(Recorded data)

((

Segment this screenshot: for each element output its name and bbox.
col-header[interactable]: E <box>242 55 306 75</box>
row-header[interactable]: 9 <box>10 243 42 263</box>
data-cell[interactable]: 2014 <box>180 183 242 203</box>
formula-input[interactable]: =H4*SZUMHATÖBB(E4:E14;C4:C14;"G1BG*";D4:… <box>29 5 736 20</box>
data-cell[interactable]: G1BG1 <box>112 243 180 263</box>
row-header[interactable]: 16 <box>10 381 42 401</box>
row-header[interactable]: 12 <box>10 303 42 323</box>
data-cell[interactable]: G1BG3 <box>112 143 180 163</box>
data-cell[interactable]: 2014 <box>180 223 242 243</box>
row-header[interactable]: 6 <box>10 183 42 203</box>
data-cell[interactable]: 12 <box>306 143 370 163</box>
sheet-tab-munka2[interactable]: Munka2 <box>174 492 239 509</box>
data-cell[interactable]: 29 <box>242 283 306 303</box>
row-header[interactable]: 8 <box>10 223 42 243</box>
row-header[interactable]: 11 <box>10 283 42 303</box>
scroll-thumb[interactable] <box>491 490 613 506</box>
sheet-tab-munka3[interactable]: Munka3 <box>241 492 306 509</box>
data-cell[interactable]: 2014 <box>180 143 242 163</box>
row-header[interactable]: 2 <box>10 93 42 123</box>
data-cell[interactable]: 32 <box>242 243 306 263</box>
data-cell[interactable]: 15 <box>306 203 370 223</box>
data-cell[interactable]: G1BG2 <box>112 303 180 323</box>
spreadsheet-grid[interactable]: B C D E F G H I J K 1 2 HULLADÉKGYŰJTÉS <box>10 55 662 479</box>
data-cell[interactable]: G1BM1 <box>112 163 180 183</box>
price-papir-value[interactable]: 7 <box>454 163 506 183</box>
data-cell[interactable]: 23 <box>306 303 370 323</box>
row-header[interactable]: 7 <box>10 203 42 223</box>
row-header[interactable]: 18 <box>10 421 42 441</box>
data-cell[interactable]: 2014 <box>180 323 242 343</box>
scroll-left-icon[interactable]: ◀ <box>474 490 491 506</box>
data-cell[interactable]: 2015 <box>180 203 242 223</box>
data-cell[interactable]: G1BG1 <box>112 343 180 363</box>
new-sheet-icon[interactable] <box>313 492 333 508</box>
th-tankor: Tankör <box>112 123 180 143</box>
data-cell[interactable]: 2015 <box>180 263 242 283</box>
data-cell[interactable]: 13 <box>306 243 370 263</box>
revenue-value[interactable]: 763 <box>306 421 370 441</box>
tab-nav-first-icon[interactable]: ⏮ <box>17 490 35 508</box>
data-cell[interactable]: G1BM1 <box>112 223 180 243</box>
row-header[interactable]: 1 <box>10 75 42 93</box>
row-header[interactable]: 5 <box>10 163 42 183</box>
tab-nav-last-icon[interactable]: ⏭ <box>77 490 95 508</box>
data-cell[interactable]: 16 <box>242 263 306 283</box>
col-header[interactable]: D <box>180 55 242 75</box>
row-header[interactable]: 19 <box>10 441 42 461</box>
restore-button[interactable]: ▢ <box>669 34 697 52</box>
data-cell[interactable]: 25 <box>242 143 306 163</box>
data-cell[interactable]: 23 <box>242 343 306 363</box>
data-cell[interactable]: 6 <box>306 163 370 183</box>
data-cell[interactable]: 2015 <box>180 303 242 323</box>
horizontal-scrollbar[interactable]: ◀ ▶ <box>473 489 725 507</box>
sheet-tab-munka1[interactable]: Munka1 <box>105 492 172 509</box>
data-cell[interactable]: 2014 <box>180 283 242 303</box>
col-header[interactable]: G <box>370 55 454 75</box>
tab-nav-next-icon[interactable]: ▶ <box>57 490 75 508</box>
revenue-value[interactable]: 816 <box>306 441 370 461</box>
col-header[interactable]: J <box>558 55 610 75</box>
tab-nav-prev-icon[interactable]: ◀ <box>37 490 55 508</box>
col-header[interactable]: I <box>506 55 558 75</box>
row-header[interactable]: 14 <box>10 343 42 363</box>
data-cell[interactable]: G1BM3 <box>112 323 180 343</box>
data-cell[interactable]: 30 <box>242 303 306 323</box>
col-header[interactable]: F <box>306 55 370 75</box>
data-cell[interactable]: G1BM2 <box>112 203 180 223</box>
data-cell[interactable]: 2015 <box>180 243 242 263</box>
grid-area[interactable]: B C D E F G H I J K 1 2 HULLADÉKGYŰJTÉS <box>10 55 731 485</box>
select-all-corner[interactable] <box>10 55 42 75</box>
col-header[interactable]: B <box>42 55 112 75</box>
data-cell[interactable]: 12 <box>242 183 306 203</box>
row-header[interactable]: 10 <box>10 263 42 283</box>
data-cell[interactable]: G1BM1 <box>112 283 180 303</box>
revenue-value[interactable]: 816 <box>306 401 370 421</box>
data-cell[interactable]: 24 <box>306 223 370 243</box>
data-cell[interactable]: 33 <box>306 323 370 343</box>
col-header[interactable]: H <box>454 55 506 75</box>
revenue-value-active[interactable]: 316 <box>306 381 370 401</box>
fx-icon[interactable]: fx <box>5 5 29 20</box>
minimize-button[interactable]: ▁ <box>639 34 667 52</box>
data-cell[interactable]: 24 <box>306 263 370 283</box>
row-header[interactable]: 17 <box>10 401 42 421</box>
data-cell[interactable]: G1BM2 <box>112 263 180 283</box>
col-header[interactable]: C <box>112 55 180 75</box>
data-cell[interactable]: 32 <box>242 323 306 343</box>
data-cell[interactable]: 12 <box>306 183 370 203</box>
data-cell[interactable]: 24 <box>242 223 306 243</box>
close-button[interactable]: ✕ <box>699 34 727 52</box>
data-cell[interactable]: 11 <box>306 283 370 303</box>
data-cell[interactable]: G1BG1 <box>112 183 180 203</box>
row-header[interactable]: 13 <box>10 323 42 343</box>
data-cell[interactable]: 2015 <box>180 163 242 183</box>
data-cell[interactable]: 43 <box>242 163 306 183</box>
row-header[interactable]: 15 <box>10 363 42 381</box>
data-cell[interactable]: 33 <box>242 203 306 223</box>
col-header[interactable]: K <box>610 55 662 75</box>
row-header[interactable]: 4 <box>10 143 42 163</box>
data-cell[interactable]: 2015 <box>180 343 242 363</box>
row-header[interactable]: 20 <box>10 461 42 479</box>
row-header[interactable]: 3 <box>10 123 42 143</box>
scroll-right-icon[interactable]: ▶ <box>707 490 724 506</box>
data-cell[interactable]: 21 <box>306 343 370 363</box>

))

*Work to complete*
Using the data above, copy each line that contains "grid".

*Task answer*
spreadsheet-grid[interactable]: B C D E F G H I J K 1 2 HULLADÉKGYŰJTÉS <box>10 55 662 479</box>
grid-area[interactable]: B C D E F G H I J K 1 2 HULLADÉKGYŰJTÉS <box>10 55 731 485</box>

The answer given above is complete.